# What you need to do
The answer must be every line of the records below that holds the word "ирландскую".

# Available data

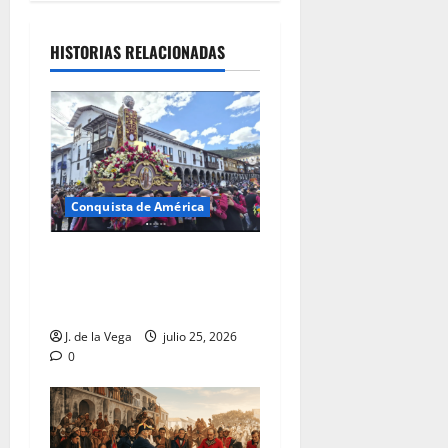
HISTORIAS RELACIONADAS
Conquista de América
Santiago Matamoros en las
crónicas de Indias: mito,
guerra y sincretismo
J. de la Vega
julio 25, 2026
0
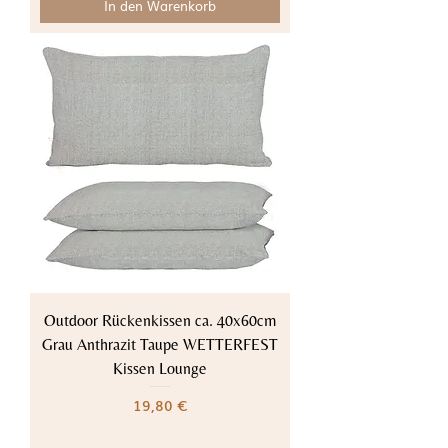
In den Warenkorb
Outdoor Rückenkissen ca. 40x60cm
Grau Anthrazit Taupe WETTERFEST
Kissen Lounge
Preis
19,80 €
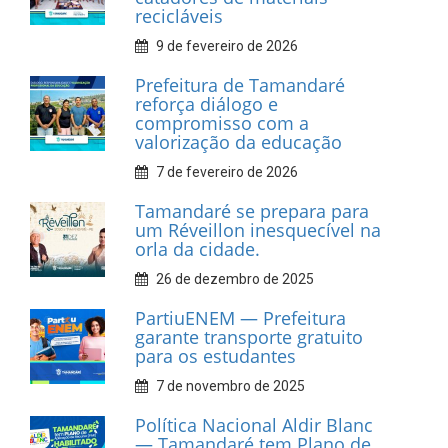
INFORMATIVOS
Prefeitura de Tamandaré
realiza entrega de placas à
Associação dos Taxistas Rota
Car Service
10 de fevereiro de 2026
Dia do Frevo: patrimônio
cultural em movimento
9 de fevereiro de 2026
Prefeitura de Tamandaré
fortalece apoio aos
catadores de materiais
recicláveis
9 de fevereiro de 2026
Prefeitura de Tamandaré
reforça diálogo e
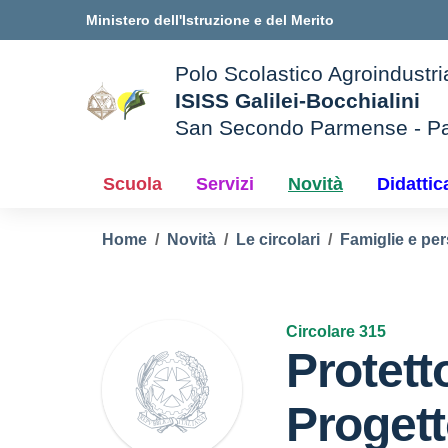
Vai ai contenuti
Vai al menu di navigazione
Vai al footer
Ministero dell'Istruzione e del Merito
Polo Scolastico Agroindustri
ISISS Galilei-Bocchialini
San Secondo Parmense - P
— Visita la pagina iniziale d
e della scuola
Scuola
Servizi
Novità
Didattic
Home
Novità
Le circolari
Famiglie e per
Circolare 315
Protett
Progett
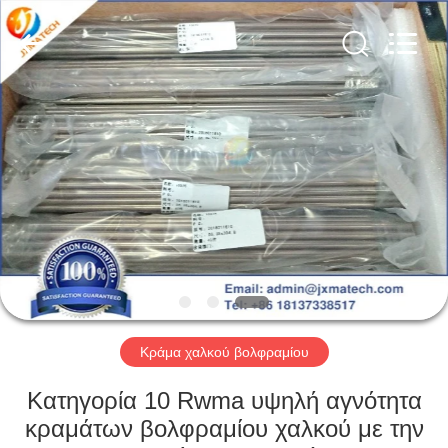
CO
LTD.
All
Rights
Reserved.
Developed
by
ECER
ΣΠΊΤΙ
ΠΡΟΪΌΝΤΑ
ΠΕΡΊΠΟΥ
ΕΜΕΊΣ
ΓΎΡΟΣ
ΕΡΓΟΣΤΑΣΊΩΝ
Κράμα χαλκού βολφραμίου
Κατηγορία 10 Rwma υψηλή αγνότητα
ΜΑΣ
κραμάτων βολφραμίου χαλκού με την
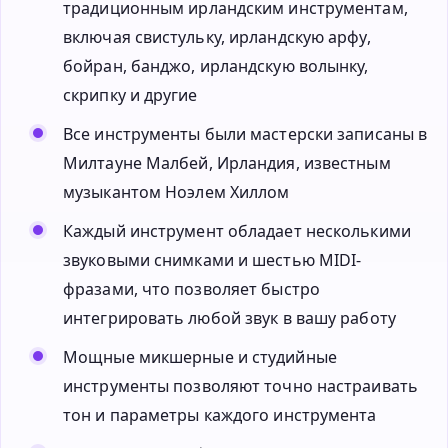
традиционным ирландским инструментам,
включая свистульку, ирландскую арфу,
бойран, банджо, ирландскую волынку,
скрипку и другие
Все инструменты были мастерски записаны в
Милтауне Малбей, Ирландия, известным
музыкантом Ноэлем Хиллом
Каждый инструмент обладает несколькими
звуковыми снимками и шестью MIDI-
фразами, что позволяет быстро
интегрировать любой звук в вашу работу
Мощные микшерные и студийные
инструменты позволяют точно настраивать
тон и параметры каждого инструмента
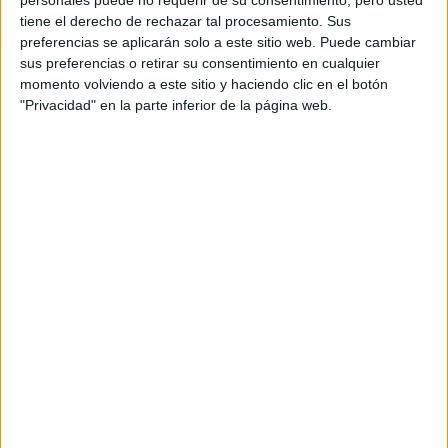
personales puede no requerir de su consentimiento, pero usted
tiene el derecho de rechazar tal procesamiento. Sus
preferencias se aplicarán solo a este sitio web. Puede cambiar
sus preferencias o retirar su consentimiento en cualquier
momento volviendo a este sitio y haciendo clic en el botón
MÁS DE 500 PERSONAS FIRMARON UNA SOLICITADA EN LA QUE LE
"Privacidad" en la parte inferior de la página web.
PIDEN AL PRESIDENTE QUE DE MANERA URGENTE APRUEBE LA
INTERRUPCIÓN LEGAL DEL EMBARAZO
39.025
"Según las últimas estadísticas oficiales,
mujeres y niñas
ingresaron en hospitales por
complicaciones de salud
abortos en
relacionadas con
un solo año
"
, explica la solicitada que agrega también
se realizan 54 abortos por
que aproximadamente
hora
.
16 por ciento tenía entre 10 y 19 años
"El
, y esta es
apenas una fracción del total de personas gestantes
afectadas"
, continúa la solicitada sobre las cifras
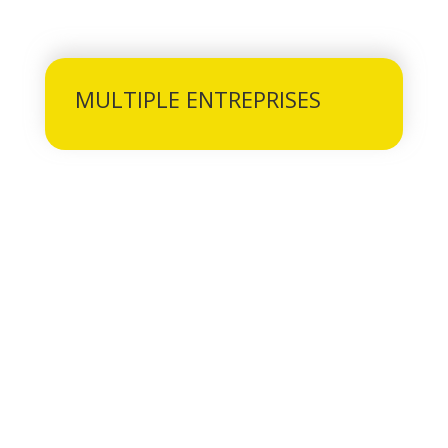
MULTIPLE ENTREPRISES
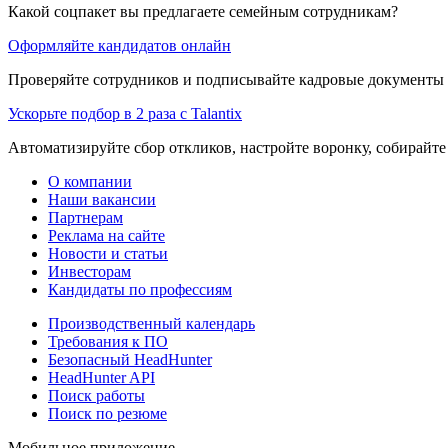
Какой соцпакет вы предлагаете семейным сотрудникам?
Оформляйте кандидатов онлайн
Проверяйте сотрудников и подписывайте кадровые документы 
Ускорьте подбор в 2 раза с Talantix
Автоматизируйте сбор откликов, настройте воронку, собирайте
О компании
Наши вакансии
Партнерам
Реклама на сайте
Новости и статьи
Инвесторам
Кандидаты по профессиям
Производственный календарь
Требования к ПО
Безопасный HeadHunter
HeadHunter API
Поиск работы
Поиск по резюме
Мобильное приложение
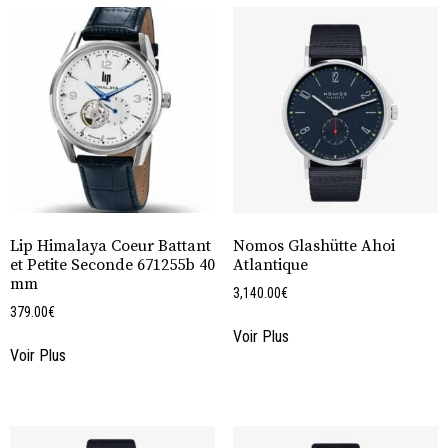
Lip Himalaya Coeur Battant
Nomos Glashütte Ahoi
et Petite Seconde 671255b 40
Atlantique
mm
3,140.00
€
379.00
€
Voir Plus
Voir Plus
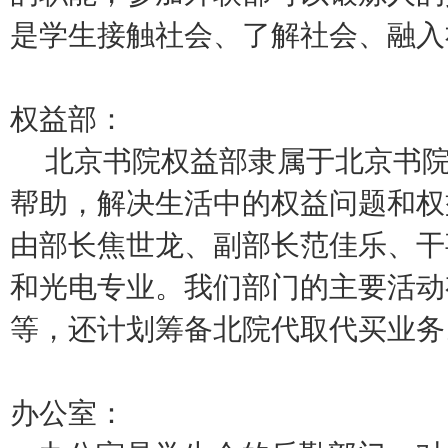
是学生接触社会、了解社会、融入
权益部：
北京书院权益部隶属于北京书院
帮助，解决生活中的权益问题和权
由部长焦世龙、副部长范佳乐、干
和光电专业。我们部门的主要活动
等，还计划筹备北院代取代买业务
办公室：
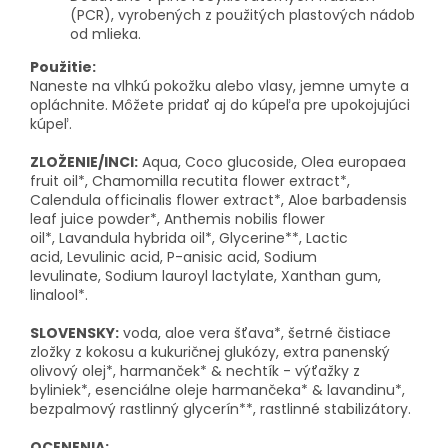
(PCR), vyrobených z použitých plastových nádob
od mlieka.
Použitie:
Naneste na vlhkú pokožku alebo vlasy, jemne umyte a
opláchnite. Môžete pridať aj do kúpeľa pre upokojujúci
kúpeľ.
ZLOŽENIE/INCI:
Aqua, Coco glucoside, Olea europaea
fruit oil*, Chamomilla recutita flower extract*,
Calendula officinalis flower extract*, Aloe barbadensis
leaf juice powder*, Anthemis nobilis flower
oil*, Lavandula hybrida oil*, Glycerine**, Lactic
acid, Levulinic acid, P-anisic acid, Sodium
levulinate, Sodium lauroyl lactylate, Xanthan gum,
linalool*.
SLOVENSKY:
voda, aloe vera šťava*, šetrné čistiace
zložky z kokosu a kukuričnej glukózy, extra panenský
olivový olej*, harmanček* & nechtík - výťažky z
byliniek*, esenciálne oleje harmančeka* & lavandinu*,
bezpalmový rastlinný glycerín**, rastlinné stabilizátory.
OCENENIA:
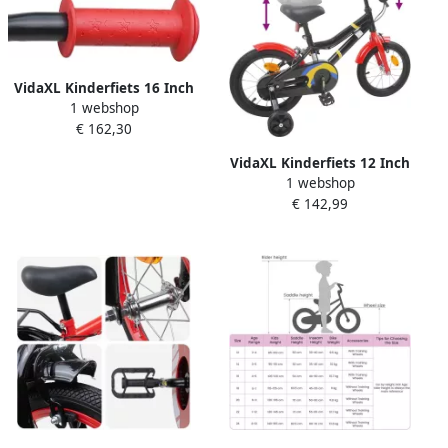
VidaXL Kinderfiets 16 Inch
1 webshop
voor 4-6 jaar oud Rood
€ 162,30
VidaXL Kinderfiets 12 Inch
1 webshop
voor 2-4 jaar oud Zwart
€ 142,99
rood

# Written reply
включая свистульку, ирландскую арфу,
бойран, банджо, ирландскую волынку,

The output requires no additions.